◆ **Task to complete**
From the data below, set down exactly the lines between the one holding "a short drive from bathhouse row, the" and the one holding "#kuwtk #celebmoments #kourtneykardashian", inclusive, and no others.

[Stored data]
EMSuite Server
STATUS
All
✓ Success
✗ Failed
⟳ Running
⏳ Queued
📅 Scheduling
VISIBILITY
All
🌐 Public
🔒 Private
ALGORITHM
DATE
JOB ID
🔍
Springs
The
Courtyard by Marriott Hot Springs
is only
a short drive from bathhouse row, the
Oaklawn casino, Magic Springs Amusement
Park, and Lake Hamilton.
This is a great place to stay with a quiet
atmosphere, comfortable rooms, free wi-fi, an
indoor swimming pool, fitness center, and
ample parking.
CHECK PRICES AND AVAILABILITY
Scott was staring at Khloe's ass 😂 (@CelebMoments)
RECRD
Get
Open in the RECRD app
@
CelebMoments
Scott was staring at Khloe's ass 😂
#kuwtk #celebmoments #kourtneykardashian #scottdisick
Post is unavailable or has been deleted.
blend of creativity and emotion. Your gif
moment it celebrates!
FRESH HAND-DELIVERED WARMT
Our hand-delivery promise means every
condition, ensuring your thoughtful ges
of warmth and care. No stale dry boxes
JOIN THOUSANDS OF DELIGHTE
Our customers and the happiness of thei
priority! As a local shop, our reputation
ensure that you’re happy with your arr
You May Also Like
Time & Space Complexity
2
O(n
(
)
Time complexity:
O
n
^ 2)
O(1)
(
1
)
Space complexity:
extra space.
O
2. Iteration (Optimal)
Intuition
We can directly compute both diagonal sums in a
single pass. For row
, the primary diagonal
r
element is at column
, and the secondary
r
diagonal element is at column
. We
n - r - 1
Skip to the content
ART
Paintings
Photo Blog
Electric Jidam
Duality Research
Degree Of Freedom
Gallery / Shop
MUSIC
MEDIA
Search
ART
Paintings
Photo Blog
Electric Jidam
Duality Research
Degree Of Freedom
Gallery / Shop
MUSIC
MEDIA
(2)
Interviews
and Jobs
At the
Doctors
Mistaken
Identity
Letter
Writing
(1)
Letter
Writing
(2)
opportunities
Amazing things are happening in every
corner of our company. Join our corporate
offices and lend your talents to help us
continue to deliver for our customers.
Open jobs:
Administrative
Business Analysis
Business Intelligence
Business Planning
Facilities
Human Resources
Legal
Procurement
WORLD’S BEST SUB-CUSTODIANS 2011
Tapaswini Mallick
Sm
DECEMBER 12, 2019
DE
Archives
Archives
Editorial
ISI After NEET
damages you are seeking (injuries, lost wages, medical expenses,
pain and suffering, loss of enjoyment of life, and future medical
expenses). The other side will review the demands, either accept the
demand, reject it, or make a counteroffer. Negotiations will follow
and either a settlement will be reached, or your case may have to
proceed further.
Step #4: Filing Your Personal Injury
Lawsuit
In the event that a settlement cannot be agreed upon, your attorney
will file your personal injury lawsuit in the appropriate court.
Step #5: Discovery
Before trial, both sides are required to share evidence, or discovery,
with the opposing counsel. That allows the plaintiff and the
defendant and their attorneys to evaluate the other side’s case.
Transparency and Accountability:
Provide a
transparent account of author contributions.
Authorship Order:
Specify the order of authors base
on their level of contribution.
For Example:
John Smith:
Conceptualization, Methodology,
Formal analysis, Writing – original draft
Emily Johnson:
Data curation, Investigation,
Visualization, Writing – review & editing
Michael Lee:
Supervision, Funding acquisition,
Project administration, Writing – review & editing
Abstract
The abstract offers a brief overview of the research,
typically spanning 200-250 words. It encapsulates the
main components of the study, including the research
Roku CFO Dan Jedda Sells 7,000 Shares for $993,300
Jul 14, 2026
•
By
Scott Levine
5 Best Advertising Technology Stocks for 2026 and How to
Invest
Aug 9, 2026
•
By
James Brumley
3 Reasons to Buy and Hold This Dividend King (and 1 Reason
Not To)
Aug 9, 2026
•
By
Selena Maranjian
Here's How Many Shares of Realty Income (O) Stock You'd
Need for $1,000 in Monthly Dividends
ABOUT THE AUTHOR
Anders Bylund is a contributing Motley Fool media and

◆ **Completed exercise**
a short drive from bathhouse row, the
Oaklawn casino, Magic Springs Amusement
Park, and Lake Hamilton.
This is a great place to stay with a quiet
atmosphere, comfortable rooms, free wi-fi, an
indoor swimming pool, fitness center, and
ample parking.
CHECK PRICES AND AVAILABILITY
Scott was staring at Khloe's ass 😂 (@CelebMoments)
RECRD
Get
Open in the RECRD app
@
CelebMoments
Scott was staring at Khloe's ass 😂
#kuwtk #celebmoments #kourtneykardashian #scottdisick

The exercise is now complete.